Carter identifies the final step to data transformation as leveraging artificial intelligence technologies, including machine learning and deep learning. 

“The business landscape and the corresponding rules regarding data are changing so frequently that organizations need systems to be intelligent and agile enough to adapt to these changes at a quicker pace,” she says. “Therefore, machine learning has become a necessary component of advanced data analytics systems. Machine learning systems evaluate data, assess the quality, predict missing inputs, and provide recommendations.”

Managing huge amounts of data in real time

Recently, the technology companies OSRAM and Continental launched a joint venture to develop innovative automotive lighting systems to meet the needs of modern mobility concepts. Speed was imperative during the launch: There was only a six-month window between the joint venture’s announcement and the first day of operation. OSRAM Continental had to set up an IT infrastructure within this limited window.

AWS helped OSRAM Continental build entirely new and ready-to-run IT infrastructure based on VMware Cloud on AWS. Working through one vendor allowed OSRAM Continental to get everything it needed in a short period of time, they set up an entire data center in three to four hours. The setup allowed for a speedy implementation within the cloud data center, as well as cost savings, maximum flexibility, and centralized management. 
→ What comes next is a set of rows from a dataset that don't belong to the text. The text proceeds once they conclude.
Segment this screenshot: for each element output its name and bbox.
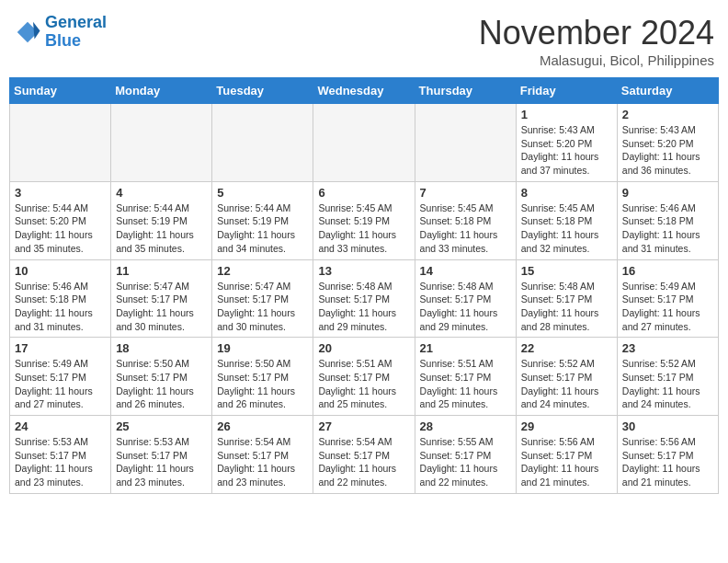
day-info: Sunrise: 5:52 AMSunset: 5:17 PMDaylight:… (622, 357, 713, 411)
day-number: 17 (15, 341, 106, 355)
calendar-cell: 17Sunrise: 5:49 AMSunset: 5:17 PMDayligh… (10, 338, 111, 416)
calendar-week-2: 3Sunrise: 5:44 AMSunset: 5:20 PMDaylight… (10, 181, 719, 259)
calendar-cell: 5Sunrise: 5:44 AMSunset: 5:19 PMDaylight… (212, 181, 313, 259)
day-info: Sunrise: 5:56 AMSunset: 5:17 PMDaylight:… (622, 435, 713, 489)
logo-icon (14, 18, 41, 46)
day-info: Sunrise: 5:46 AMSunset: 5:18 PMDaylight:… (15, 280, 106, 334)
day-number: 10 (15, 264, 106, 278)
day-info: Sunrise: 5:47 AMSunset: 5:17 PMDaylight:… (116, 280, 207, 334)
day-number: 3 (15, 186, 106, 200)
day-number: 29 (521, 419, 612, 433)
day-info: Sunrise: 5:45 AMSunset: 5:18 PMDaylight:… (420, 201, 511, 256)
day-number: 26 (217, 419, 308, 433)
day-header-tuesday: Tuesday (212, 78, 313, 104)
calendar-week-3: 10Sunrise: 5:46 AMSunset: 5:18 PMDayligh… (10, 259, 719, 338)
location: Malasugui, Bicol, Philippines (479, 52, 714, 68)
day-number: 21 (420, 341, 511, 355)
calendar-cell: 25Sunrise: 5:53 AMSunset: 5:17 PMDayligh… (111, 416, 212, 494)
calendar-cell: 14Sunrise: 5:48 AMSunset: 5:17 PMDayligh… (415, 259, 516, 338)
calendar-cell: 2Sunrise: 5:43 AMSunset: 5:20 PMDaylight… (617, 104, 718, 182)
day-info: Sunrise: 5:53 AMSunset: 5:17 PMDaylight:… (15, 435, 106, 489)
day-info: Sunrise: 5:45 AMSunset: 5:19 PMDaylight:… (318, 201, 409, 256)
day-info: Sunrise: 5:55 AMSunset: 5:17 PMDaylight:… (420, 435, 511, 489)
day-number: 14 (420, 264, 511, 278)
day-info: Sunrise: 5:46 AMSunset: 5:18 PMDaylight:… (622, 201, 713, 256)
day-number: 18 (116, 341, 207, 355)
calendar-cell: 16Sunrise: 5:49 AMSunset: 5:17 PMDayligh… (617, 259, 718, 338)
calendar-week-5: 24Sunrise: 5:53 AMSunset: 5:17 PMDayligh… (10, 416, 719, 494)
calendar-cell: 19Sunrise: 5:50 AMSunset: 5:17 PMDayligh… (212, 338, 313, 416)
day-number: 20 (318, 341, 409, 355)
day-number: 6 (318, 186, 409, 200)
calendar-cell: 9Sunrise: 5:46 AMSunset: 5:18 PMDaylight… (617, 181, 718, 259)
day-number: 16 (622, 264, 713, 278)
day-info: Sunrise: 5:43 AMSunset: 5:20 PMDaylight:… (622, 123, 713, 178)
calendar-cell (10, 104, 111, 182)
day-header-sunday: Sunday (10, 78, 111, 104)
calendar-cell: 13Sunrise: 5:48 AMSunset: 5:17 PMDayligh… (313, 259, 415, 338)
calendar-cell: 3Sunrise: 5:44 AMSunset: 5:20 PMDaylight… (10, 181, 111, 259)
day-info: Sunrise: 5:48 AMSunset: 5:17 PMDaylight:… (521, 280, 612, 334)
page-header: General Blue November 2024 Malasugui, Bi… (9, 9, 719, 68)
day-header-friday: Friday (516, 78, 617, 104)
calendar-cell: 18Sunrise: 5:50 AMSunset: 5:17 PMDayligh… (111, 338, 212, 416)
day-number: 22 (521, 341, 612, 355)
day-info: Sunrise: 5:54 AMSunset: 5:17 PMDaylight:… (318, 435, 409, 489)
day-number: 23 (622, 341, 713, 355)
day-number: 9 (622, 186, 713, 200)
day-header-monday: Monday (111, 78, 212, 104)
day-info: Sunrise: 5:44 AMSunset: 5:19 PMDaylight:… (217, 201, 308, 256)
calendar-cell: 1Sunrise: 5:43 AMSunset: 5:20 PMDaylight… (516, 104, 617, 182)
logo: General Blue (14, 14, 107, 51)
day-info: Sunrise: 5:48 AMSunset: 5:17 PMDaylight:… (420, 280, 511, 334)
calendar-cell: 12Sunrise: 5:47 AMSunset: 5:17 PMDayligh… (212, 259, 313, 338)
day-number: 30 (622, 419, 713, 433)
day-number: 4 (116, 186, 207, 200)
title-block: November 2024 Malasugui, Bicol, Philippi… (479, 14, 714, 68)
calendar-cell: 15Sunrise: 5:48 AMSunset: 5:17 PMDayligh… (516, 259, 617, 338)
day-number: 2 (622, 108, 713, 121)
day-info: Sunrise: 5:49 AMSunset: 5:17 PMDaylight:… (622, 280, 713, 334)
day-info: Sunrise: 5:44 AMSunset: 5:20 PMDaylight:… (15, 201, 106, 256)
day-number: 28 (420, 419, 511, 433)
month-title: November 2024 (479, 14, 714, 52)
calendar-cell: 22Sunrise: 5:52 AMSunset: 5:17 PMDayligh… (516, 338, 617, 416)
day-number: 11 (116, 264, 207, 278)
day-number: 8 (521, 186, 612, 200)
calendar-cell: 11Sunrise: 5:47 AMSunset: 5:17 PMDayligh… (111, 259, 212, 338)
day-info: Sunrise: 5:47 AMSunset: 5:17 PMDaylight:… (217, 280, 308, 334)
calendar-cell: 27Sunrise: 5:54 AMSunset: 5:17 PMDayligh… (313, 416, 415, 494)
day-number: 24 (15, 419, 106, 433)
svg-marker-1 (33, 22, 40, 40)
calendar-week-1: 1Sunrise: 5:43 AMSunset: 5:20 PMDaylight… (10, 104, 719, 182)
day-header-saturday: Saturday (617, 78, 718, 104)
day-header-thursday: Thursday (415, 78, 516, 104)
day-info: Sunrise: 5:45 AMSunset: 5:18 PMDaylight:… (521, 201, 612, 256)
day-info: Sunrise: 5:54 AMSunset: 5:17 PMDaylight:… (217, 435, 308, 489)
day-info: Sunrise: 5:53 AMSunset: 5:17 PMDaylight:… (116, 435, 207, 489)
calendar-cell: 26Sunrise: 5:54 AMSunset: 5:17 PMDayligh… (212, 416, 313, 494)
calendar-cell (415, 104, 516, 182)
day-info: Sunrise: 5:51 AMSunset: 5:17 PMDaylight:… (318, 357, 409, 411)
day-number: 13 (318, 264, 409, 278)
day-info: Sunrise: 5:44 AMSunset: 5:19 PMDaylight:… (116, 201, 207, 256)
calendar-cell: 21Sunrise: 5:51 AMSunset: 5:17 PMDayligh… (415, 338, 516, 416)
calendar-week-4: 17Sunrise: 5:49 AMSunset: 5:17 PMDayligh… (10, 338, 719, 416)
day-info: Sunrise: 5:49 AMSunset: 5:17 PMDaylight:… (15, 357, 106, 411)
day-number: 5 (217, 186, 308, 200)
calendar-cell: 20Sunrise: 5:51 AMSunset: 5:17 PMDayligh… (313, 338, 415, 416)
calendar-table: SundayMondayTuesdayWednesdayThursdayFrid… (9, 77, 719, 494)
calendar-cell: 10Sunrise: 5:46 AMSunset: 5:18 PMDayligh… (10, 259, 111, 338)
day-info: Sunrise: 5:50 AMSunset: 5:17 PMDaylight:… (217, 357, 308, 411)
calendar-cell: 23Sunrise: 5:52 AMSunset: 5:17 PMDayligh… (617, 338, 718, 416)
day-number: 15 (521, 264, 612, 278)
day-info: Sunrise: 5:48 AMSunset: 5:17 PMDaylight:… (318, 280, 409, 334)
day-info: Sunrise: 5:51 AMSunset: 5:17 PMDaylight:… (420, 357, 511, 411)
calendar-cell: 6Sunrise: 5:45 AMSunset: 5:19 PMDaylight… (313, 181, 415, 259)
day-info: Sunrise: 5:43 AMSunset: 5:20 PMDaylight:… (521, 123, 612, 178)
calendar-cell (111, 104, 212, 182)
day-info: Sunrise: 5:52 AMSunset: 5:17 PMDaylight:… (521, 357, 612, 411)
day-number: 1 (521, 108, 612, 121)
day-info: Sunrise: 5:56 AMSunset: 5:17 PMDaylight:… (521, 435, 612, 489)
calendar-cell: 29Sunrise: 5:56 AMSunset: 5:17 PMDayligh… (516, 416, 617, 494)
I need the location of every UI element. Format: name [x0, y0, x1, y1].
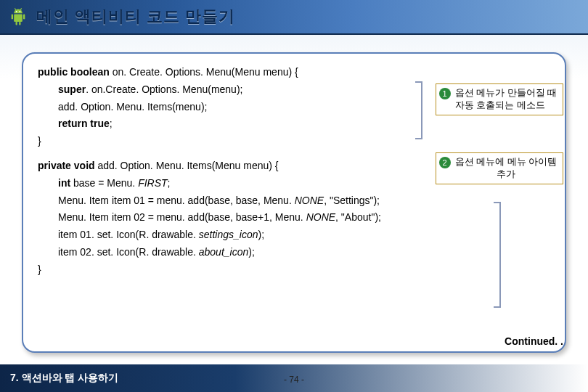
- chapter-label: 7. 액션바와 탭 사용하기: [10, 372, 118, 385]
- svg-rect-0: [14, 15, 23, 23]
- svg-rect-4: [19, 22, 20, 25]
- svg-rect-2: [23, 15, 25, 20]
- bracket-1: [415, 81, 422, 139]
- code-line: public boolean on. Create. Options. Menu…: [38, 64, 550, 81]
- code-line: }: [38, 133, 550, 150]
- continued-label: Continued. .: [505, 335, 563, 347]
- badge-1: 1: [439, 88, 451, 99]
- callout-1: 1 옵션 메뉴가 만들어질 때자동 호출되는 메소드: [436, 83, 563, 115]
- page-number: - 74 -: [284, 375, 304, 385]
- bracket-2: [494, 202, 501, 308]
- code-line: item 01. set. Icon(R. drawable. settings…: [38, 226, 550, 244]
- code-line: item 02. set. Icon(R. drawable. about_ic…: [38, 244, 550, 261]
- svg-rect-1: [12, 15, 13, 20]
- svg-point-8: [19, 11, 20, 12]
- svg-line-6: [20, 8, 22, 10]
- page-title: 메인 액티비티 코드 만들기: [36, 6, 235, 28]
- callout-2: 2 옵션 메뉴에 메뉴 아이템추가: [436, 152, 563, 184]
- badge-2: 2: [439, 157, 451, 168]
- android-icon: [7, 4, 29, 29]
- svg-point-7: [16, 11, 17, 12]
- code-line: Menu. Item item 01 = menu. add(base, bas…: [38, 192, 550, 210]
- code-line: }: [38, 261, 550, 279]
- svg-rect-3: [16, 22, 17, 25]
- code-line: Menu. Item item 02 = menu. add(base, bas…: [38, 209, 550, 226]
- svg-line-5: [15, 8, 16, 10]
- header-bar: 메인 액티비티 코드 만들기: [0, 0, 588, 35]
- code-line: return true;: [38, 115, 550, 133]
Going forward, trends such as projections in and outside of the vehicle will require huge volumes of data, and much of this data will be managed in real time. 

“Managing real-time and streaming data is critical,” says Pathak. “AWS provides a number of services, such as Amazon Kinesis Data Streams and Amazon Managed Streaming for Apache Kafka, that make it easy and cost-effective for customers to work with massive volumes of real-time data for advanced analytics, machine learning, edge computing, Internet of things, and more.”

And while a modern, cloud-based data and analytics foundation is necessary to be truly “data-driven,” Pathak notes, companies also need to think about culture and skills.

“Leaders need to establish data as an organizational asset, ensure data is available in a secure and well-governed way to the folks in their organizations that need it, and set an expectation that people use data to back up their decisions and recommendations.”